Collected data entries
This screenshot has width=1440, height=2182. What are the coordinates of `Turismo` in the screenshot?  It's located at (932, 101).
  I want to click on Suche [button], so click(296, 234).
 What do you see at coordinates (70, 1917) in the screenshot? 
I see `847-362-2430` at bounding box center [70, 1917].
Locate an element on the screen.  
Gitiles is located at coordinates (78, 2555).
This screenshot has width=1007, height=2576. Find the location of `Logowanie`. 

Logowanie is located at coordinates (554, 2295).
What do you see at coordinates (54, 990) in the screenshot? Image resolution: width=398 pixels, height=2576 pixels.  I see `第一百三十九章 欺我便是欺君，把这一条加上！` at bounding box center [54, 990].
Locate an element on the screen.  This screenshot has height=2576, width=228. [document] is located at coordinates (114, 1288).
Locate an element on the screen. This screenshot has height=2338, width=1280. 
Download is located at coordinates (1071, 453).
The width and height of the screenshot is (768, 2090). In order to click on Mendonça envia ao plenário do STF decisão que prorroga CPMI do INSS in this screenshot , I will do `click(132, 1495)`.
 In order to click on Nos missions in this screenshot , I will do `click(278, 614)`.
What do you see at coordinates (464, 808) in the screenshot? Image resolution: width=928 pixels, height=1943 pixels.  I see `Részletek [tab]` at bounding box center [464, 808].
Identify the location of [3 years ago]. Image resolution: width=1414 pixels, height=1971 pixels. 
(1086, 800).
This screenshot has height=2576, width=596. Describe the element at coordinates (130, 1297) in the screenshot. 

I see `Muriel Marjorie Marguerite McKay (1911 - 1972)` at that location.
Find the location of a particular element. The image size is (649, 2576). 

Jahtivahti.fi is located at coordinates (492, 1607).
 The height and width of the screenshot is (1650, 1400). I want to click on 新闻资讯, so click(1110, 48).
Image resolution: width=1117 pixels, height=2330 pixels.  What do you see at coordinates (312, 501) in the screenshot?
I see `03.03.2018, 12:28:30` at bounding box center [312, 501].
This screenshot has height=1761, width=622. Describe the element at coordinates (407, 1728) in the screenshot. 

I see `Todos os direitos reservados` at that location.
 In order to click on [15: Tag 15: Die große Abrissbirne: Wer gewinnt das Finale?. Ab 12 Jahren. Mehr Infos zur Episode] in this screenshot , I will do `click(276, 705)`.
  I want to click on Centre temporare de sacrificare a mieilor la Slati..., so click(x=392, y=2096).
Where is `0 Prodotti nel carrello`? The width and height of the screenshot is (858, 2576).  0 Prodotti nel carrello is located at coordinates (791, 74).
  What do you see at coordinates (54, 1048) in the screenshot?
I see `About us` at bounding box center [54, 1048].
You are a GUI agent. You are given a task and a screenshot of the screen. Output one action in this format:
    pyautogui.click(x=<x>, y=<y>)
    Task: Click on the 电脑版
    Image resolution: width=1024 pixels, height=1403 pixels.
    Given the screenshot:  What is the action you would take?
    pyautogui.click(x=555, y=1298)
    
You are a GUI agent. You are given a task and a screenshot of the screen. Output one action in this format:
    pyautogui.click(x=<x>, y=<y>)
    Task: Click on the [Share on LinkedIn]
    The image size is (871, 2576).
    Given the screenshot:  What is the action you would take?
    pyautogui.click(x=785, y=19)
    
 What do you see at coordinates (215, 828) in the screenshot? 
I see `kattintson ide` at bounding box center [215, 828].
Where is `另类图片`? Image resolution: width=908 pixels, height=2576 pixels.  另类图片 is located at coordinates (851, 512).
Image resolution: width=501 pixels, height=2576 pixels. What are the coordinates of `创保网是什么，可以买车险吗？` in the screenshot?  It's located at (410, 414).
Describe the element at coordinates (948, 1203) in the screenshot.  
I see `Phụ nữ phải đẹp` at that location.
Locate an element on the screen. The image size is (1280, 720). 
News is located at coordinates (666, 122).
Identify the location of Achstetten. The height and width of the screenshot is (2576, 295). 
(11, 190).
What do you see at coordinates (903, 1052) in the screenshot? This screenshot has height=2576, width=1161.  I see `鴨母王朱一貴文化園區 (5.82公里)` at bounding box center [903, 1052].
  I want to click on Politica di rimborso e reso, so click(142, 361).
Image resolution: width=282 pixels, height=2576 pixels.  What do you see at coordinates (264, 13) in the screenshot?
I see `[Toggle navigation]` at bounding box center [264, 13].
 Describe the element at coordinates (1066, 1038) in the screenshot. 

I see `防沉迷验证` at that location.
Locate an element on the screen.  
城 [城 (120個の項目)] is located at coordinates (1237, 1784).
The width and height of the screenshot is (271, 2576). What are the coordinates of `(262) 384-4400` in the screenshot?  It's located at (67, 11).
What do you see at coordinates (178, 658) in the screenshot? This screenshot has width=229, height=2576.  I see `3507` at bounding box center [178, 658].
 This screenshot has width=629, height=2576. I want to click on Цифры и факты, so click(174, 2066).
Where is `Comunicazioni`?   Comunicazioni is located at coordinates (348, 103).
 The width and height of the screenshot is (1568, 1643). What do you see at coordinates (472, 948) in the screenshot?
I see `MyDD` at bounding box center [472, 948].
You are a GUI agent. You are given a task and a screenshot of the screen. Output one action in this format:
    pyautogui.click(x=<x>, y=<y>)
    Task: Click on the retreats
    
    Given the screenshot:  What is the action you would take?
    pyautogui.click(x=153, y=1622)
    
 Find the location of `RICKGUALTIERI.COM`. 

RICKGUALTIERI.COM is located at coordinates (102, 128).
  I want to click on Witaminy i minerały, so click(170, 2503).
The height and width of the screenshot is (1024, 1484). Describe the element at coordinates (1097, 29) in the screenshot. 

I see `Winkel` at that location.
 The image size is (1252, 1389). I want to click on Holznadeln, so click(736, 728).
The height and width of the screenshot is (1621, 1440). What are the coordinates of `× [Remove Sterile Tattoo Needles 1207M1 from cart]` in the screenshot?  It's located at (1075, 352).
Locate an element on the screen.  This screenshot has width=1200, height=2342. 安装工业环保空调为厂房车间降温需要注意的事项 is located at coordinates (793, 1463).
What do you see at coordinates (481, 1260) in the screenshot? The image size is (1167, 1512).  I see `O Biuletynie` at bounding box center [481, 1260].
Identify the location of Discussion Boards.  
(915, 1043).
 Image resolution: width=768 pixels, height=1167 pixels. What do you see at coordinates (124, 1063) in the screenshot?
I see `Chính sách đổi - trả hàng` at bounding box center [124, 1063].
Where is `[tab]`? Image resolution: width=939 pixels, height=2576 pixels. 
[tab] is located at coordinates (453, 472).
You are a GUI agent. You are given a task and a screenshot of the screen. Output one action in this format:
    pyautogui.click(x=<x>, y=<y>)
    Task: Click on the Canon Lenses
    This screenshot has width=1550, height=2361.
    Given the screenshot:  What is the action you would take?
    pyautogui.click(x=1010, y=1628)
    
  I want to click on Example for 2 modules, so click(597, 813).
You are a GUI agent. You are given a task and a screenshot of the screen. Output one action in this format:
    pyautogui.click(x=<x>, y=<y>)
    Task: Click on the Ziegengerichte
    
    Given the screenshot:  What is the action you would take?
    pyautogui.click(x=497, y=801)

▸ **Exercise details**:
Restate the records above verbatim, omitting no line.

▸ **Result for this exercise**:
This screenshot has width=1440, height=2182. What are the coordinates of `Turismo` in the screenshot?  It's located at (932, 101).
  I want to click on Suche [button], so click(296, 234).
 What do you see at coordinates (70, 1917) in the screenshot? 
I see `847-362-2430` at bounding box center [70, 1917].
Locate an element on the screen.  
Gitiles is located at coordinates (78, 2555).
This screenshot has width=1007, height=2576. Find the location of `Logowanie`. 

Logowanie is located at coordinates (554, 2295).
What do you see at coordinates (54, 990) in the screenshot? Image resolution: width=398 pixels, height=2576 pixels.  I see `第一百三十九章 欺我便是欺君，把这一条加上！` at bounding box center [54, 990].
Locate an element on the screen.  This screenshot has height=2576, width=228. [document] is located at coordinates (114, 1288).
Locate an element on the screen. This screenshot has height=2338, width=1280. 
Download is located at coordinates (1071, 453).
The width and height of the screenshot is (768, 2090). In order to click on Mendonça envia ao plenário do STF decisão que prorroga CPMI do INSS in this screenshot , I will do `click(132, 1495)`.
 In order to click on Nos missions in this screenshot , I will do `click(278, 614)`.
What do you see at coordinates (464, 808) in the screenshot? Image resolution: width=928 pixels, height=1943 pixels.  I see `Részletek [tab]` at bounding box center [464, 808].
Identify the location of [3 years ago]. Image resolution: width=1414 pixels, height=1971 pixels. 
(1086, 800).
This screenshot has height=2576, width=596. Describe the element at coordinates (130, 1297) in the screenshot. 

I see `Muriel Marjorie Marguerite McKay (1911 - 1972)` at that location.
Find the location of a particular element. The image size is (649, 2576). 

Jahtivahti.fi is located at coordinates (492, 1607).
 The height and width of the screenshot is (1650, 1400). I want to click on 新闻资讯, so click(1110, 48).
Image resolution: width=1117 pixels, height=2330 pixels.  What do you see at coordinates (312, 501) in the screenshot?
I see `03.03.2018, 12:28:30` at bounding box center [312, 501].
This screenshot has height=1761, width=622. Describe the element at coordinates (407, 1728) in the screenshot. 

I see `Todos os direitos reservados` at that location.
 In order to click on [15: Tag 15: Die große Abrissbirne: Wer gewinnt das Finale?. Ab 12 Jahren. Mehr Infos zur Episode] in this screenshot , I will do `click(276, 705)`.
  I want to click on Centre temporare de sacrificare a mieilor la Slati..., so click(x=392, y=2096).
Where is `0 Prodotti nel carrello`? The width and height of the screenshot is (858, 2576).  0 Prodotti nel carrello is located at coordinates (791, 74).
  What do you see at coordinates (54, 1048) in the screenshot?
I see `About us` at bounding box center [54, 1048].
You are a GUI agent. You are given a task and a screenshot of the screen. Output one action in this format:
    pyautogui.click(x=<x>, y=<y>)
    Task: Click on the 电脑版
    Image resolution: width=1024 pixels, height=1403 pixels.
    Given the screenshot:  What is the action you would take?
    pyautogui.click(x=555, y=1298)
    
You are a GUI agent. You are given a task and a screenshot of the screen. Output one action in this format:
    pyautogui.click(x=<x>, y=<y>)
    Task: Click on the [Share on LinkedIn]
    The image size is (871, 2576).
    Given the screenshot:  What is the action you would take?
    pyautogui.click(x=785, y=19)
    
 What do you see at coordinates (215, 828) in the screenshot? 
I see `kattintson ide` at bounding box center [215, 828].
Where is `另类图片`? Image resolution: width=908 pixels, height=2576 pixels.  另类图片 is located at coordinates (851, 512).
Image resolution: width=501 pixels, height=2576 pixels. What are the coordinates of `创保网是什么，可以买车险吗？` in the screenshot?  It's located at (410, 414).
Describe the element at coordinates (948, 1203) in the screenshot.  
I see `Phụ nữ phải đẹp` at that location.
Locate an element on the screen. The image size is (1280, 720). 
News is located at coordinates (666, 122).
Identify the location of Achstetten. The height and width of the screenshot is (2576, 295). 
(11, 190).
What do you see at coordinates (903, 1052) in the screenshot? This screenshot has height=2576, width=1161.  I see `鴨母王朱一貴文化園區 (5.82公里)` at bounding box center [903, 1052].
  I want to click on Politica di rimborso e reso, so click(142, 361).
Image resolution: width=282 pixels, height=2576 pixels.  What do you see at coordinates (264, 13) in the screenshot?
I see `[Toggle navigation]` at bounding box center [264, 13].
 Describe the element at coordinates (1066, 1038) in the screenshot. 

I see `防沉迷验证` at that location.
Locate an element on the screen.  
城 [城 (120個の項目)] is located at coordinates (1237, 1784).
The width and height of the screenshot is (271, 2576). What are the coordinates of `(262) 384-4400` in the screenshot?  It's located at (67, 11).
What do you see at coordinates (178, 658) in the screenshot? This screenshot has width=229, height=2576.  I see `3507` at bounding box center [178, 658].
 This screenshot has width=629, height=2576. I want to click on Цифры и факты, so click(174, 2066).
Where is `Comunicazioni`?   Comunicazioni is located at coordinates (348, 103).
 The width and height of the screenshot is (1568, 1643). What do you see at coordinates (472, 948) in the screenshot?
I see `MyDD` at bounding box center [472, 948].
You are a GUI agent. You are given a task and a screenshot of the screen. Output one action in this format:
    pyautogui.click(x=<x>, y=<y>)
    Task: Click on the retreats
    
    Given the screenshot:  What is the action you would take?
    pyautogui.click(x=153, y=1622)
    
 Find the location of `RICKGUALTIERI.COM`. 

RICKGUALTIERI.COM is located at coordinates (102, 128).
  I want to click on Witaminy i minerały, so click(170, 2503).
The height and width of the screenshot is (1024, 1484). Describe the element at coordinates (1097, 29) in the screenshot. 

I see `Winkel` at that location.
 The image size is (1252, 1389). I want to click on Holznadeln, so click(736, 728).
The height and width of the screenshot is (1621, 1440). What are the coordinates of `× [Remove Sterile Tattoo Needles 1207M1 from cart]` in the screenshot?  It's located at (1075, 352).
Locate an element on the screen.  This screenshot has width=1200, height=2342. 安装工业环保空调为厂房车间降温需要注意的事项 is located at coordinates (793, 1463).
What do you see at coordinates (481, 1260) in the screenshot? The image size is (1167, 1512).  I see `O Biuletynie` at bounding box center [481, 1260].
Identify the location of Discussion Boards.  
(915, 1043).
 Image resolution: width=768 pixels, height=1167 pixels. What do you see at coordinates (124, 1063) in the screenshot?
I see `Chính sách đổi - trả hàng` at bounding box center [124, 1063].
Where is `[tab]`? Image resolution: width=939 pixels, height=2576 pixels. 
[tab] is located at coordinates (453, 472).
You are a GUI agent. You are given a task and a screenshot of the screen. Output one action in this format:
    pyautogui.click(x=<x>, y=<y>)
    Task: Click on the Canon Lenses
    This screenshot has width=1550, height=2361.
    Given the screenshot:  What is the action you would take?
    pyautogui.click(x=1010, y=1628)
    
  I want to click on Example for 2 modules, so click(597, 813).
You are a GUI agent. You are given a task and a screenshot of the screen. Output one action in this format:
    pyautogui.click(x=<x>, y=<y>)
    Task: Click on the Ziegengerichte
    
    Given the screenshot:  What is the action you would take?
    pyautogui.click(x=497, y=801)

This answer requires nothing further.